The Sixers opened the 2016–17 season at home against the Thunder, and Streeter tweeted that her choice of garb and accompanying statement led to a last-second change by the team. A member of the Sixers’ dance team sang the national anthem instead.
The NBA declined comment to ESPN, deferring to a team statement from the 76ers.
“The Philadelphia 76ers organization encourages meaningful actions to drive social change. We use our games to bring people together, to build trust and to strengthen our communities. As we move from symbolic gestures to action, we will continue to leverage our platform to positively impact our community,” the Sixers wrote.
Sevyn Streeter took to social media to tell the world what happened from her point of view. She told the Associated Press last night that the Sixers pulled the plug on her just minutes before she was about to perform.
“I’d say two minutes before we were about to walk out … the organization told me that I could not wear my shirt while singing the national anthem at their game,” the R&B singer said by phone. “I was never given any kind of dress code. I was never asked beforehand to show my wardrobe.”
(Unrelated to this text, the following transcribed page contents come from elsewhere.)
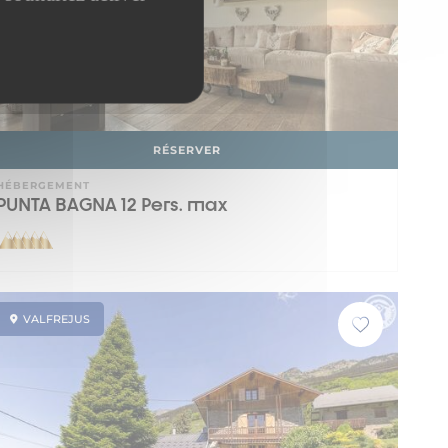
RÉSERVER
HÉBERGEMENT
PUNTA BAGNA 12 Pers. max
VALFREJUS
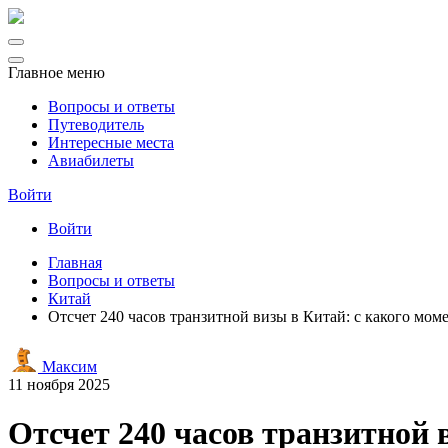
Главное меню
Вопросы и ответы
Путеводитель
Интересные места
Авиабилеты
Войти
Войти
Главная
Вопросы и ответы
Китай
Отсчет 240 часов транзитной визы в Китай: с какого мом
Максим
11 ноября 2025
Отсчет 240 часов транзитной 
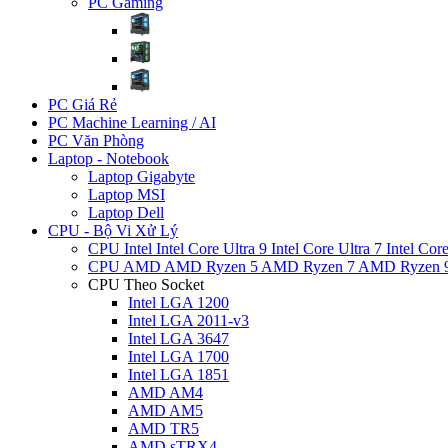
PC Gaming
PC Giá Rẻ
PC Machine Learning / AI
PC Văn Phòng
Laptop - Notebook
Laptop Gigabyte
Laptop MSI
Laptop Dell
CPU - Bộ Vi Xử Lý
CPU Intel
Intel Core Ultra 9
Intel Core Ultra 7
Intel Cor
CPU AMD
AMD Ryzen 5
AMD Ryzen 7
AMD Ryzen 
CPU Theo Socket
Intel LGA 1200
Intel LGA 2011-v3
Intel LGA 3647
Intel LGA 1700
Intel LGA 1851
AMD AM4
AMD AM5
AMD TR5
AMD sTRX4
National anthem protests have increased acrossed all sport platforms, starting with Colin Kaepernick’s decision to kneel ahead of NFL games to call attention to racial injustices and police brutality in America. Just last weekend, singer Denasia Lawrence decided to kneel midcourt as she took the mic to sing the national anthem at the NBA preseason game between the Miami Heat and Philadelphia 76ers. Lawrence said her decision to kneel was not for “any sort of fame” but it was her way of “respectfully protesting” against injustices.
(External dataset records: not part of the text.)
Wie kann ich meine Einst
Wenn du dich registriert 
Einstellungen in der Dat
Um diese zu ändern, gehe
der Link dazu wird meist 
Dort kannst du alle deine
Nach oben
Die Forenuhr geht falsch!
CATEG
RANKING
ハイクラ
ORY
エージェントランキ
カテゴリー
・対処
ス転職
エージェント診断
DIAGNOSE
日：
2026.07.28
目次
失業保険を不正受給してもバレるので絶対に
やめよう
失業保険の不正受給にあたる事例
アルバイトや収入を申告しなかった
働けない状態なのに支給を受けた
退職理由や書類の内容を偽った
“Black Lives Matter is far larger than a hashtag, it’s a rallying cry,” wrote Lawrence, who said she was a social worker and wasn’t get paid for her performance.
Earlier this month, Leah Tysse sparked a court controversy of her own when she dropped to one knee and lowered her head for the final refrain, “the land of the free, and the home of the brave,” before a preseason game for the Sacramento Kings.
“I love and honor my country as deeply as anyone yet it is my responsibility as an American to speak up against injustice as it affects my fellow Americans,” Tysse wrote. “I have sung the anthem before but this time taking a knee felt like the most patriotic thing I could do.”